Cedric Yeh and Noriko Sanefuji, curators of Smithsonian’s’ Sweet Sour Exhibit, explore the history of Chinese Food in America. They point out that there are over 41,000 Chinese restaurants in the United States. Understanding how Chinese food developed from an immigrant-only taste to become as ubiquitous as the fast food hamburger and hard shell taco tells much about the history of migrant communities and the American society that took them in at times and discriminated against them at others. In the end, Chinese food in America and immigrants establishing their place in the United States are American stories, as unique to this country as are chop-suey and fortune cookies.
Cedric and Noriko will present their talk on Sunday, February 28, 2016, from 1:30 to 3:30 pm at the Chinese Community Church at 500 I (eye) Street NW, Chinatown, Washington DC.
Talk Story Events are free and open all.
A Review by By Roberta L. Chew
To introduce the topic, the program opened with a 2 minute trailer of the documentary film, “The Search for General Tso,” which chronicled the filmmaker’s quest into the origins of the ubiquitous Chinese chicken dish – from America to Hunan Province, China, to Taipei, Taiwan and back to New York City. The film also more broadly explores the development of Chinese food in America. (See the review of this 72 minute film which appears elsewhere on this website.)

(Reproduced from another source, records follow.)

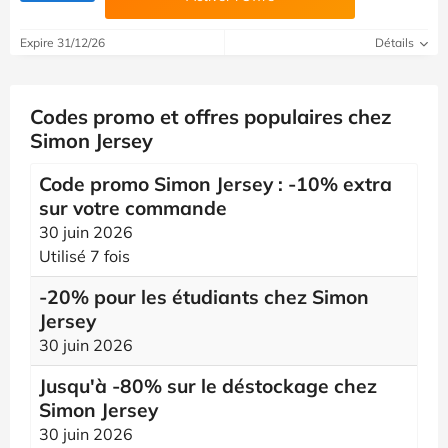
Expire 31/12/26
Détails
Codes promo et offres populaires chez
Simon Jersey
Code promo Simon Jersey : -10% extra
sur votre commande
30 juin 2026
Utilisé 7 fois
-20% pour les étudiants chez Simon
Jersey
30 juin 2026
Jusqu'à -80% sur le déstockage chez
Simon Jersey
30 juin 2026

Cedric Yeh, a U.S. military historian with the Smithsonian Museum of American History, grew up spending most of his youth in his parents’ Northern Chinese restaurant [do you know where? In California?]. One favorite toy was the deep fryer in the restaurant’s kitchen. His parents had come to the U.S. in 1965 when the immigration quotas were lifted with changes in U.S. law which allowed thousands more Asians to emigrate. Cedric’s personal history led him to delve into the story of Chinese food in America, how it reflected assimilation and cultural exchange, but also exposed rampant discrimination and rejection. Or, put another way – the food was accepted, the people were not.

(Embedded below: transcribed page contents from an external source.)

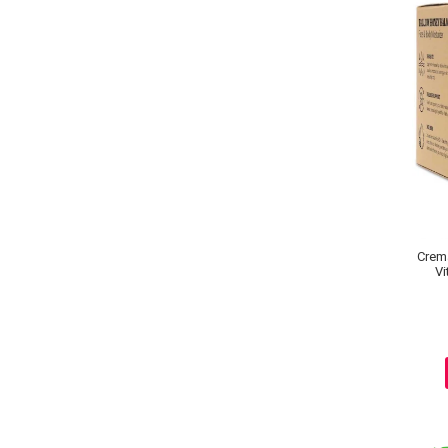
Ingrijire par
Fiole
Serum-Elixir
Uleiuri
Vopsea de Par
Nuantatoare
Vopsele
Styling
Fixativ
Crema
Gel si Ceara
Vi
Spuma
Perii de Par si Piepteni
INGRIJIRE CORP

He recalled how Nixon’s historic visit to China in 1972 spurred American interest in more exotic varieties of Chinese food – from Szechuan, Hunan, Beijing – besides the omnipresent Cantonese food and restaurants. Cedric said that chop suey – an amalgam of celery, carrots, bean sprouts and chicken – was brought to the U.S. by the first Chinese envoy. (This was news: common lore has it that chop suey was invented by Chinese miners who threw together whatever ingredients they had on hand for a passable stir-fry dish.) Cedric&Noriko
Cedric offered a brief historical survey – from the arrival of the first Southern Chinese immigrants to California during the 1850’s Gold Rush years, to the passage of the first Chinese Exclusion Act in 1882, to the eventual repeal of the exclusion laws in 1943 and finally, to the Congressional “expression of regret” in 2012 (short of an apology with no reparations included) for the history of discrimination against the Chinese in America.

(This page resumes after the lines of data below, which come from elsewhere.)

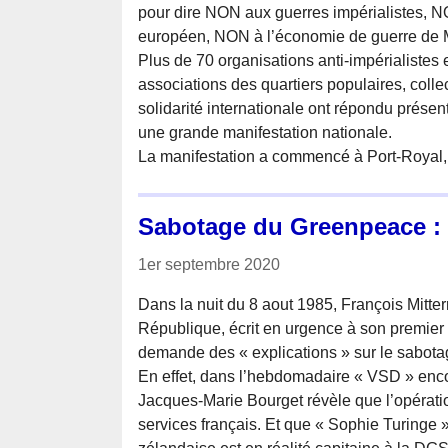
pour dire NON aux guerres impérialistes, 
européen, NON à l’économie de guerre de 
Plus de 70 organisations anti-impérialistes 
associations des quartiers populaires, colle
solidarité internationale ont répondu prése
une grande manifestation nationale.
La manifestation a commencé à Port-Royal,
Sabotage du Greenpeace : en
1er septembre 2020
Dans la nuit du 8 aout 1985, François Mitter
République, écrit en urgence à son premier m
demande des « explications » sur le sabot
En effet, dans l’hebdomadaire « VSD » encore
Jacques-Marie Bourget révèle que l’opératio
services français. Et que « Sophie Turinge »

Cedric and his museum colleague, Noriko Sanefuji, had pursued a five-year project on food in America. One outcome of their efforts was a modest exhibit about Chinese food in America, titled Sweet Sour, which was displayed in a ten-foot long glass cabinet on the ground floor of the Smithsonian Museum of American History for a limited period of time three years ago. The exhibit contained authentic items such as a fortune cookie press and an original tin for tea cakes. Fortune cookies were invented in Japan and not San Francisco as many people think. They derived from Japanese tea cakes.